The waves lapped gently onto the shore. My head was laying in his lap. His hands were idly twining their way through my hair, and it was bliss. The sun was in the process of deciding whether or not to set, and the beach was Just on the warm side of hot, and cooling. My feet were buried in the sand, and so were his. We were each in our swimgear, though his was redundant. He wouldn't be swimming today, it wasn't his element. I spent some time in the water, but I never went far. If I had my way, that would always be true. You could see me, and you would see him. On my tombstone, you would see "He was never far from him." but then, you'd have to wait an awfully long time to put his tombstone next to mine. I wonder how you'd go about saving the plot.
"Deep thoughts?" He asked, his voice silk, smooth, like everything about him. I opened my eyes and looked up, up, and up, until I craned my neck back to look at his heterochomatic eyes.
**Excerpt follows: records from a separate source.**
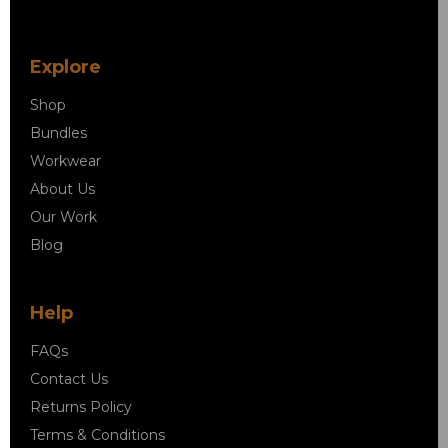
Explore
Shop
Bundles
Workwear
About Us
Our Work
Blog
Help
FAQs
Contact Us
Returns Policy
Terms & Conditions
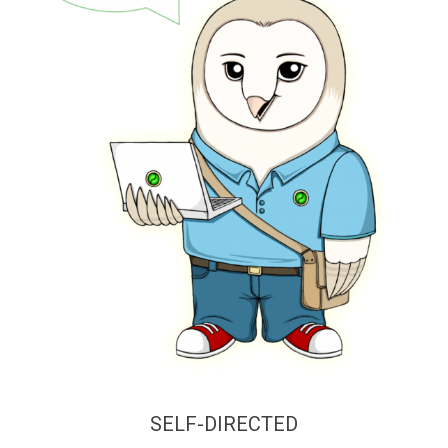
SELF-DIRECTED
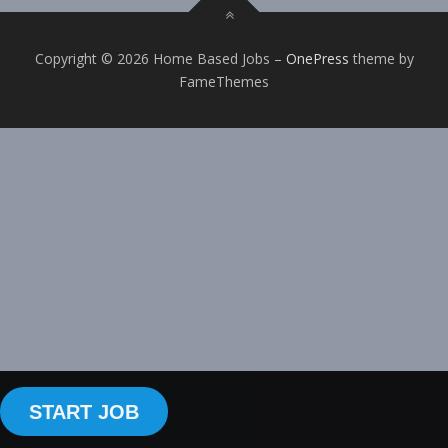
Copyright © 2026 Home Based Jobs
–
OnePress
theme by
FameThemes
START JOB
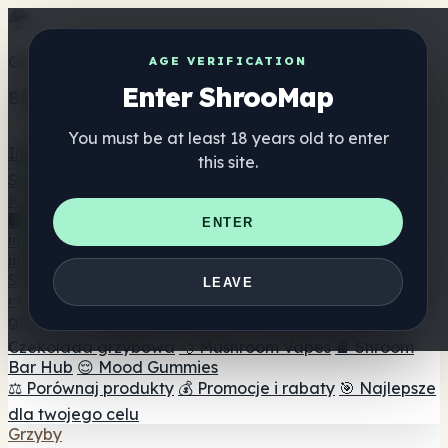
Get the ShrooMap app
AGE VERIFICATION
Enter ShrooMap
Better than mobile web — one tap away
You must be at least 18 years old to enter
Install
this site.
Shroo
Map
Katalog
🏢 Katalog marek
📍 Wyszukiwarka sklepów
ENTER
internetowych
🔮 Wyszukiwarka Smartshop
🛒 Sklepy
internetowe
Suplementy
LEAVE
🍬 Żelki grzybowe
💊 Kapsułki z grzybami
💧 Nalewki z
grzybów
🫙 Proszki grzybowe
☕ Kawa grzybowa
🍫
Czekolada grzybowa
💨 Mushroom Vapes
🍫 Shroom
Bar Hub
😌 Mood Gummies
⚖️ Porównaj produkty
💰 Promocje i rabaty
🎯 Najlepsze
dla twojego celu
Grzyby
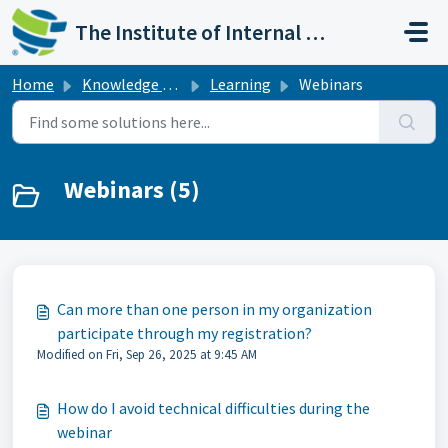
Skip to main content
The Institute of Internal Auditors
Home
Knowledge base
Learning
Webinars
Webinars (5)
Can more than one person in my organization
participate through my registration?
Modified on Fri, Sep 26, 2025 at 9:45 AM
How do I avoid technical difficulties during the
webinar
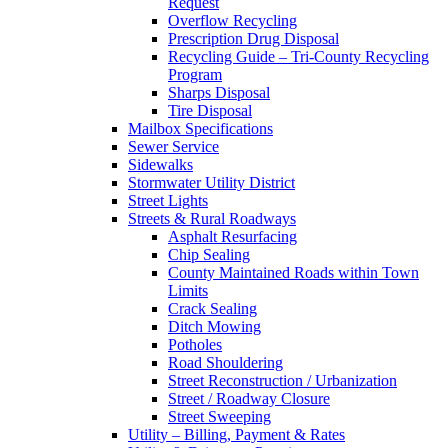
Request
Overflow Recycling
Prescription Drug Disposal
Recycling Guide – Tri-County Recycling
Program
Sharps Disposal
Tire Disposal
Mailbox Specifications
Sewer Service
Sidewalks
Stormwater Utility District
Street Lights
Streets & Rural Roadways
Asphalt Resurfacing
Chip Sealing
County Maintained Roads within Town
Limits
Crack Sealing
Ditch Mowing
Potholes
Road Shouldering
Street Reconstruction / Urbanization
Street / Roadway Closure
Street Sweeping
Utility – Billing, Payment & Rates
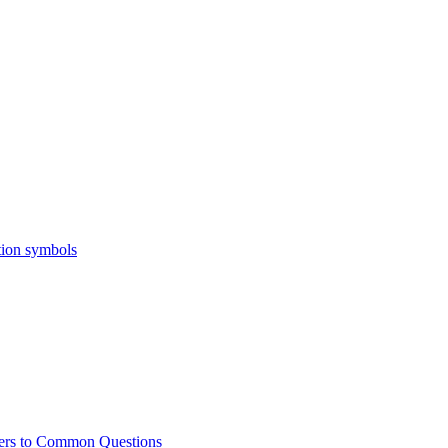
ers to Common Questions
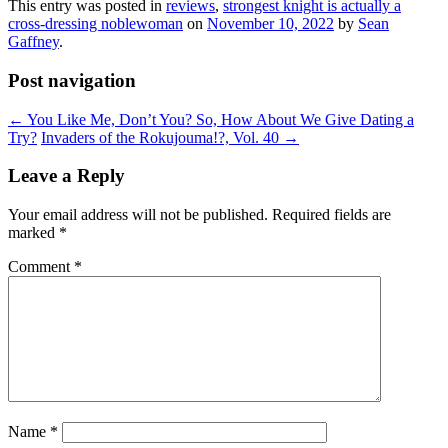
This entry was posted in
reviews
,
strongest knight is actually a
cross-dressing noblewoman
on
November 10, 2022
by
Sean
Gaffney
.
Post navigation
←
You Like Me, Don’t You? So, How About We Give Dating a
Try?
Invaders of the Rokujouma!?, Vol. 40
→
Leave a Reply
Your email address will not be published.
Required fields are
marked
*
Comment
*
Name
*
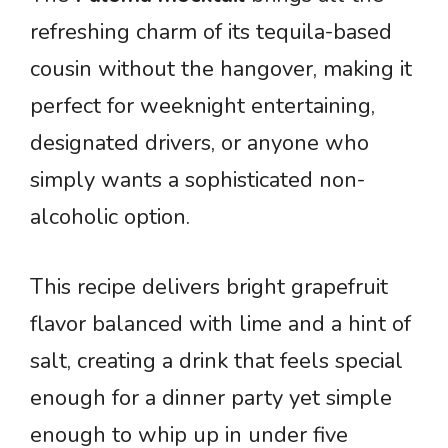
refreshing charm of its tequila-based
cousin without the hangover, making it
perfect for weeknight entertaining,
designated drivers, or anyone who
simply wants a sophisticated non-
alcoholic option.
This recipe delivers bright grapefruit
flavor balanced with lime and a hint of
salt, creating a drink that feels special
enough for a dinner party yet simple
enough to whip up in under five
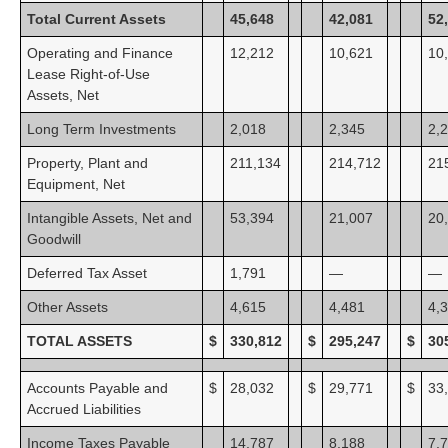
Total Current Assets
45,648
42,081
52
Operating and Finance
12,212
10,621
10
Lease Right-of-Use
Assets, Net
Long Term Investments
2,018
2,345
2,
Property, Plant and
211,134
214,712
21
Equipment, Net
Intangible Assets, Net and
53,394
21,007
20
Goodwill
Deferred Tax Asset
1,791
—
—
Other Assets
4,615
4,481
4,
TOTAL ASSETS
$
330,812
$
295,247
$
30
Accounts Payable and
$
28,032
$
29,771
$
33
Accrued Liabilities
Income Taxes Payable
14,787
8,188
7,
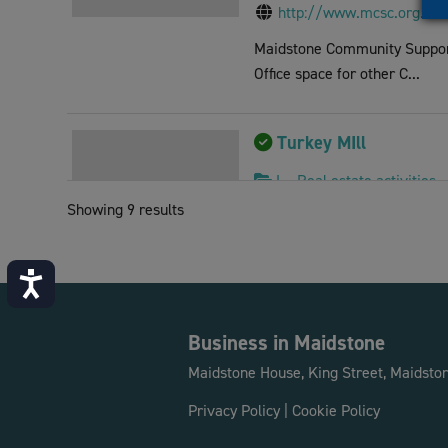
http://www.mcsc.org.uk
Maidstone Community Support 
Office space for other C...
Turkey MIll
L - Real estate activities
Showing 9 results
Ashford Road, Bearsted, 
01622 765511
dougie@turkeymill.co.uk
Accessibility
http://www.turkeymill.co
Turkey Mill, once a world ren
Business in Maidstone
Park with offices to l...
Maidstone House, King Street, Maidsto
Privacy Policy
|
Cookie Policy
Community Cafe Advi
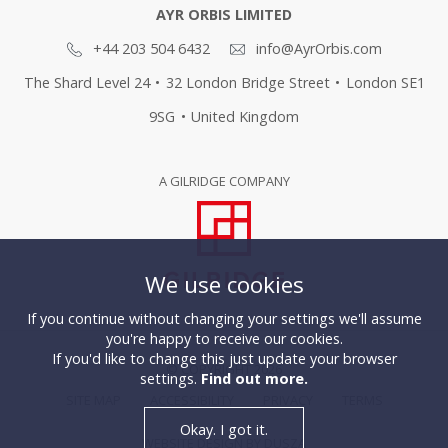
AYR ORBIS LIMITED
+44 203 504 6432
info@AyrOrbis.com
The Shard Level 24
•
32 London Bridge Street
•
London SE1
9SG
•
United Kingdom
A GILRIDGE COMPANY
We use cookies
If you continue without changing your settings we'll assume
you're happy to receive our cookies.
If you'd like to change this just update your browser
© COPYRIGHT 2026
settings.
Find out more.
SITE MAP
ACCESSIBILITY
PRIVACY
TERMS
Okay. I got it.
WEBSITE DESIGN BY DUSZA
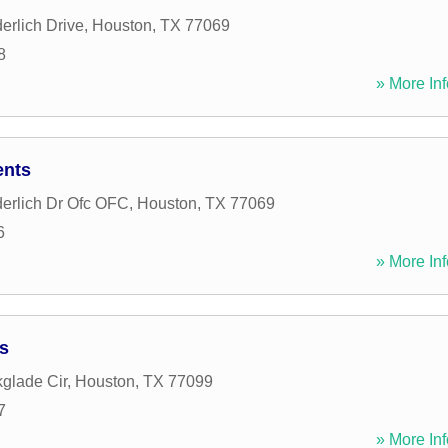
rlich Drive
,
Houston
,
TX
77069
8
» More Inf
ents
erlich Dr Ofc OFC
,
Houston
,
TX
77069
6
» More Inf
s
glade Cir
,
Houston
,
TX
77099
7
» More Inf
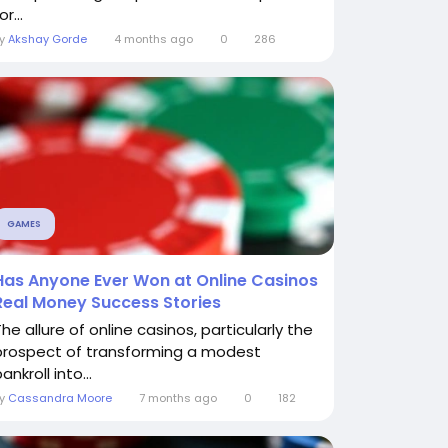
or...
By
Akshay Gorde
4 months ago
0
286
GAMES
Has Anyone Ever Won at Online Casinos
Real Money Success Stories
he allure of online casinos, particularly the
prospect of transforming a modest
ankroll into...
By
Cassandra Moore
7 months ago
0
182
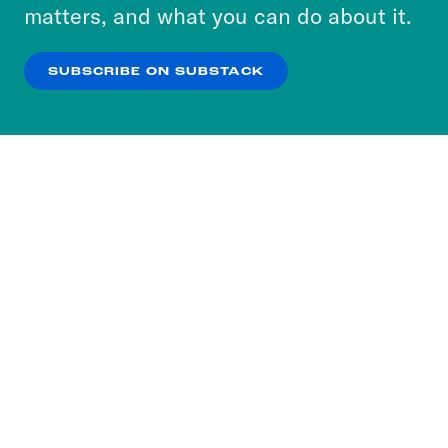
more about our privacy practices by reviewing
matters, and what you can do about it.
our
Privacy Policy
.
SUBSCRIBE ON SUBSTACK
OK
NO THANKS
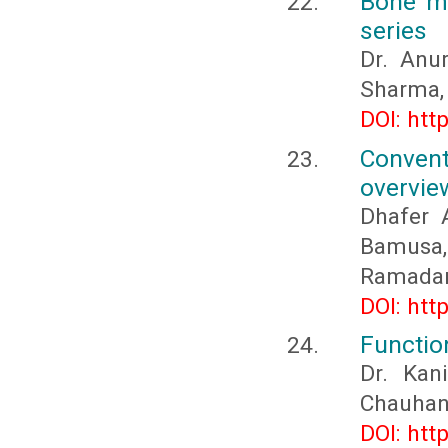
Bone ma
series
Dr. Anu
Sharma, 
DOI: htt
Convent
overvie
Dhafer 
Bamusa
Ramada
DOI: htt
Functio
Dr. Kan
Chauhan
DOI: htt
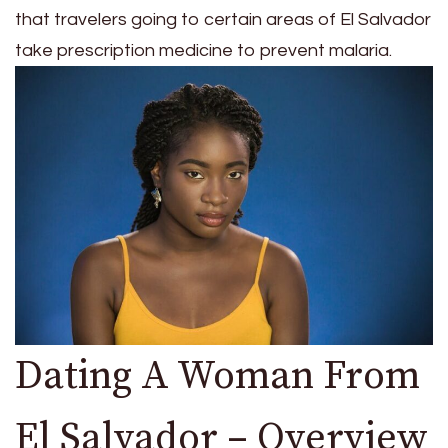
that travelers going to certain areas of El Salvador
take prescription medicine to prevent malaria.
Dating A Woman From
El Salvador – Overview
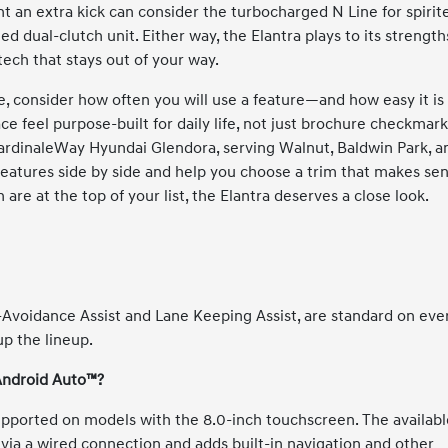
 an extra kick can consider the turbocharged N Line for spirit
d dual-clutch unit. Either way, the Elantra plays to its strength
tech that stays out of your way.
 consider how often you will use a feature—and how easy it is
ce feel purpose-built for daily life, not just brochure checkmark
CardinaleWay Hyundai Glendora, serving Walnut, Baldwin Park, a
atures side by side and help you choose a trim that makes se
 are at the top of your list, the Elantra deserves a close look.
-Avoidance Assist and Lane Keeping Assist, are standard on eve
up the lineup.
 Android Auto™?
pported on models with the 8.0-inch touchscreen. The availabl
via a wired connection and adds built-in navigation and other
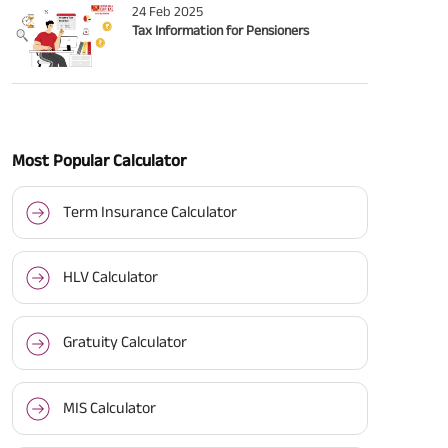
24 Feb 2025
Tax Information for Pensioners
Most Popular Calculator
Term Insurance Calculator
HLV Calculator
Gratuity Calculator
MIS Calculator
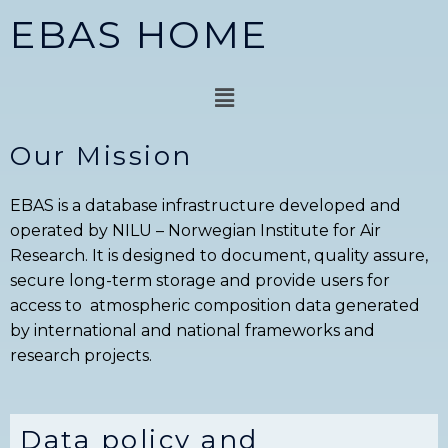
Skip
EBAS HOME
to
content
Menu
Our Mission
EBAS is a database infrastructure developed and
operated by NILU – Norwegian Institute for Air
Research. It is designed to document, quality assure,
secure long-term storage and provide users for
access to atmospheric composition data generated
by international and national frameworks and
research projects.
Data policy and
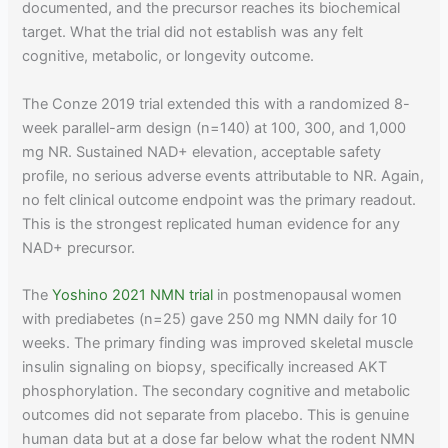
documented, and the precursor reaches its biochemical
target. What the trial did not establish was any felt
cognitive, metabolic, or longevity outcome.
The Conze 2019 trial extended this with a randomized 8-
week parallel-arm design (n=140) at 100, 300, and 1,000
mg NR. Sustained NAD+ elevation, acceptable safety
profile, no serious adverse events attributable to NR. Again,
no felt clinical outcome endpoint was the primary readout.
This is the strongest replicated human evidence for any
NAD+ precursor.
The
Yoshino 2021 NMN trial
in postmenopausal women
with prediabetes (n=25) gave 250 mg NMN daily for 10
weeks. The primary finding was improved skeletal muscle
insulin signaling on biopsy, specifically increased AKT
phosphorylation. The secondary cognitive and metabolic
outcomes did not separate from placebo. This is genuine
human data but at a dose far below what the rodent NMN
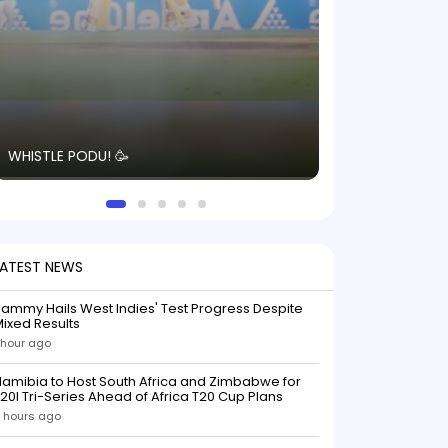
The energy in t
WHISTLE PODU! 🥳
electric! ⚡️ Seei
solid win like th
this game.
LATEST NEWS
ammy Hails West Indies' Test Progress Despite
ixed Results
 hour ago
amibia to Host South Africa and Zimbabwe for
20I Tri-Series Ahead of Africa T20 Cup Plans
 hours ago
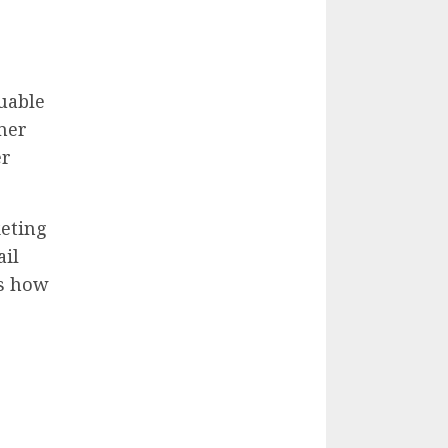
uable
mer
er
keting
ail
ss how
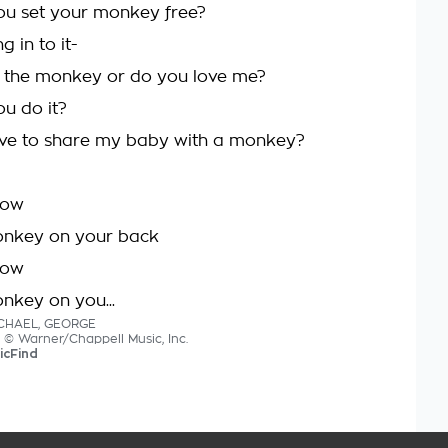
ou set your monkey free?
g in to it-
 the monkey or do you love me?
ou do it?
ave to share my baby with a monkey?
now
onkey on your back
now
onkey on you...
ICHAEL, GEORGE
s © Warner/Chappell Music, Inc.
icFind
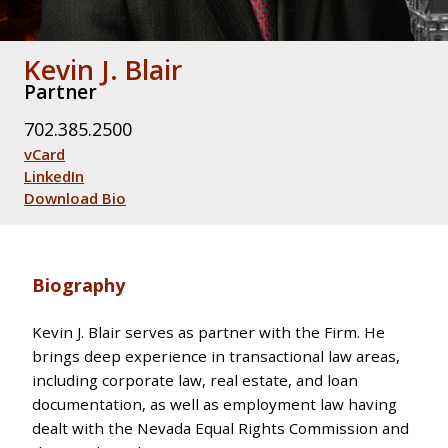
Kevin J. Blair
Partner
702.385.2500
vCard
LinkedIn
Download Bio
Biography
Kevin J. Blair serves as partner with the Firm. He
brings deep experience in transactional law areas,
including corporate law, real estate, and loan
documentation, as well as employment law having
dealt with the Nevada Equal Rights Commission and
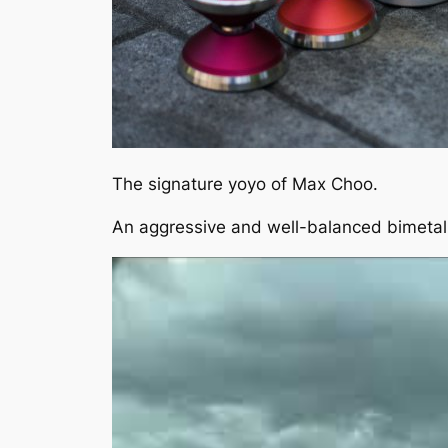
The signature yoyo of Max Choo.
An aggressive and well-balanced bimetal 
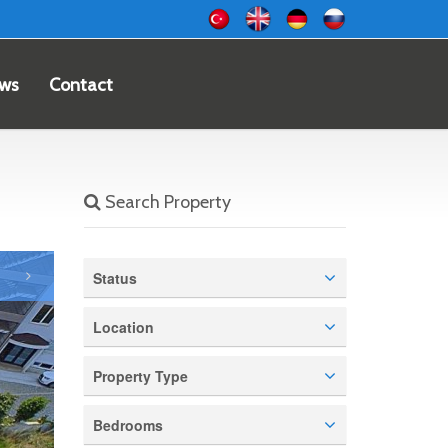
ws
Contact
Search Property
Status
Location
Property Type
Bedrooms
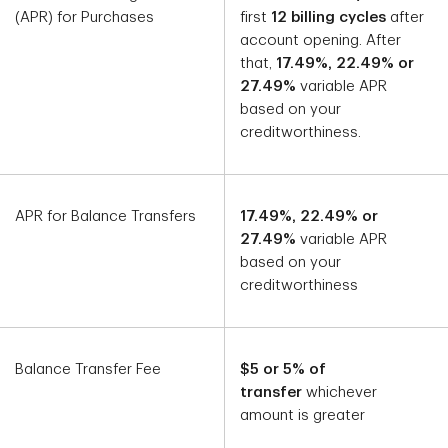
(APR) for Purchases
first
12 billing cycles
after
account opening. After
that,
17.49%, 22.49% or
27.49%
variable APR
based on your
creditworthiness.
APR for Balance Transfers
17.49%, 22.49% or
27.49%
variable APR
based on your
creditworthiness
Balance Transfer Fee
$5 or 5% of
transfer
whichever
amount is greater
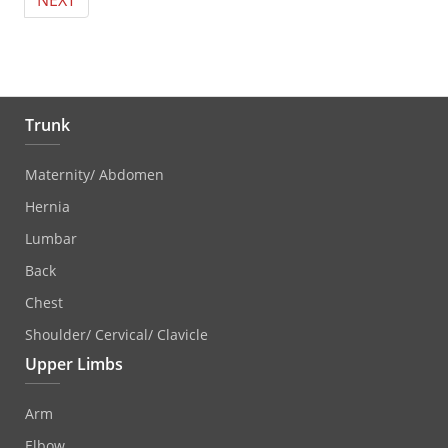
NEXT
Trunk
Maternity/ Abdomen
Hernia
Lumbar
Back
Chest
Shoulder/ Cervical/ Clavicle
Upper Limbs
Arm
Elbow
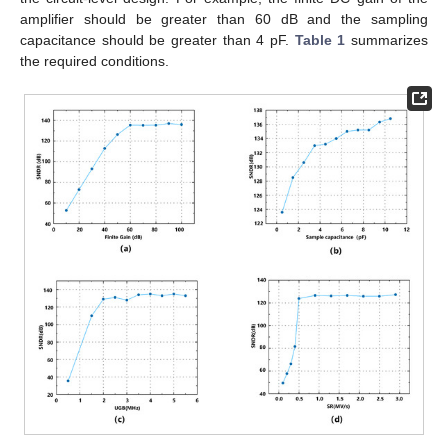
amplifier should be greater than 60 dB and the sampling
capacitance should be greater than 4 pF.
Table 1
summarizes
the required conditions.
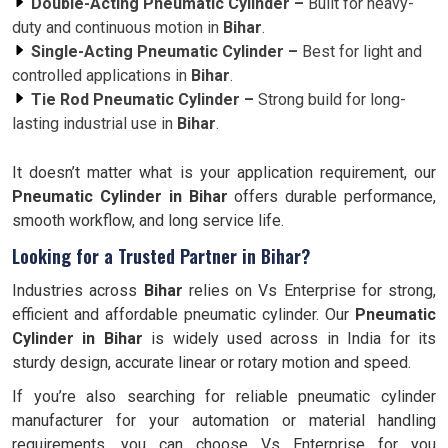
Double-Acting Pneumatic Cylinder –
Built for heavy-
duty and continuous motion in
Bihar
.
Single-Acting Pneumatic Cylinder –
Best for light and
controlled applications in
Bihar
.
Tie Rod Pneumatic Cylinder –
Strong build for long-
lasting industrial use in
Bihar
.
It doesn’t matter what is your application requirement, our
Pneumatic Cylinder in Bihar
offers durable performance,
smooth workflow, and long service life.
Looking for a Trusted Partner in Bihar?
Industries across
Bihar
relies on Vs Enterprise for strong,
efficient and affordable pneumatic cylinder. Our
Pneumatic
Cylinder in
Bihar
is widely used across in India for its
sturdy design, accurate linear or rotary motion and speed.
If you’re also searching for reliable pneumatic cylinder
manufacturer for your automation or material handling
requirements, you can choose Vs Enterprise for you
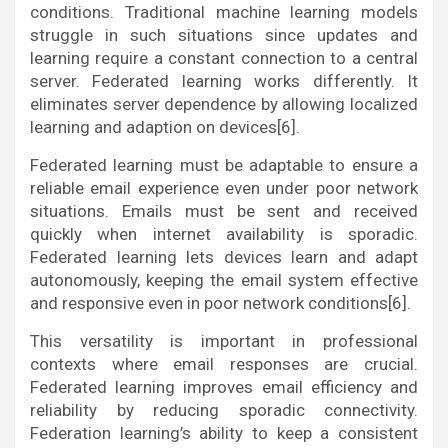
conditions. Traditional machine learning models
struggle in such situations since updates and
learning require a constant connection to a central
server. Federated learning works differently. It
eliminates server dependence by allowing localized
learning and adaption on devices[6].
Federated learning must be adaptable to ensure a
reliable email experience even under poor network
situations. Emails must be sent and received
quickly when internet availability is sporadic.
Federated learning lets devices learn and adapt
autonomously, keeping the email system effective
and responsive even in poor network conditions[6].
This versatility is important in professional
contexts where email responses are crucial.
Federated learning improves email efficiency and
reliability by reducing sporadic connectivity.
Federation learning’s ability to keep a consistent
He was smiling, an expression gentler than the usual smirk he wore, less wry than it was... concerned? "Mmm?" I hummed, the question evident. I was a little lost in thought, and as musical as his voice was, I'd lost the words in his tone.
"You're awake, and up till a few moments ago you were content, and all at once you look like you're having bad dreams. What's wrong?" Just like him, to cut to the quick, to see me, to see through me like that. "I..." I hedged. I hesitated. He waited.
"You're... I guess I was thinking about how you're going to outlive me." He nodded, the movement taking on shades of it's own meloncholy, though his tone was light when he responded "You don't know that, maybe I've hired an assassin already, to make sure I die in your arms. Ah, what a romantic scene, just you wait!" We chuckled, and we smiled, and our smiles faded. "Will... you..." I stammered. I shivered. He wrapped his arms around my waist. and he waited. "will you... have another when I'm gone?"
He blinked, at that. "First," He said, his expression thoughtful, putting up a finger, "There is no 'another.' I have never met anyone like you, and I never will. But as to whether or not I'll, Ahem, Have someone..." His brow furrowed. This was one of the reasons I loved him. He considered the quetsion. It would have been so easy to dismiss it, so easy to wave away the question. 'of course not, you are the only one i will ever love!' ... but... "Forever is a long time," I said, reminding him, sort of thinking out loud. "Forever wouldn't be long enough if you could be there with me," he responded, as easy as breathing. He was clearly still thinking, still pondering, his answer too casual to be anything other than directly from the heart, thoughtless, beyond cosidering. It set my heart on fire. I could have wept... well, if I could.
"I think..." He said, pausing long enough to worry at his lower lip with a tooth, his gaze far away, far beyond the sea. I interrupted him. He'd been so... well, so him, that I had to. "You'd Better," I said, emphasizing it as much as I could. I wasn't exactly an intimidating figure, lying in the sand, my head in his lap, but he stiffened anyway, and looked down at me, one of his furrowed brows rising quizzically. I insisted.
"You'd absolutely better have someone else once I'm... gone. You're too perfect, beautiful, witty, and every other positive adjective not to be told as such every day. You can mourn. I mean, How could you not?" I said, as he chimed in at the same time, "How could I not?" We laughed. We smiled. Our smiles faded. I raised a hand to press a hand to his cheek. "I want you to mourn my loss, that's totally fair. But don't... Don't brood. Don't let my loss change you. Remember me, if you can, but when time has passed, and you've healed a little, enough, then... Then you have to find another, so that someone else can tell you how perfect you are, remind you on the bad days that you're worth having around, that you're worth anything, everything." He blinked. I had to lower my eyes, tear them away from his. I watched the ocean for a while. He didn't respond with words, but his arms around my sternum, around my chest grew tighter, and he held me tightly as the sun set. Darkness took the beach, and we let it, because we were never far from each-other, and that was more than enough.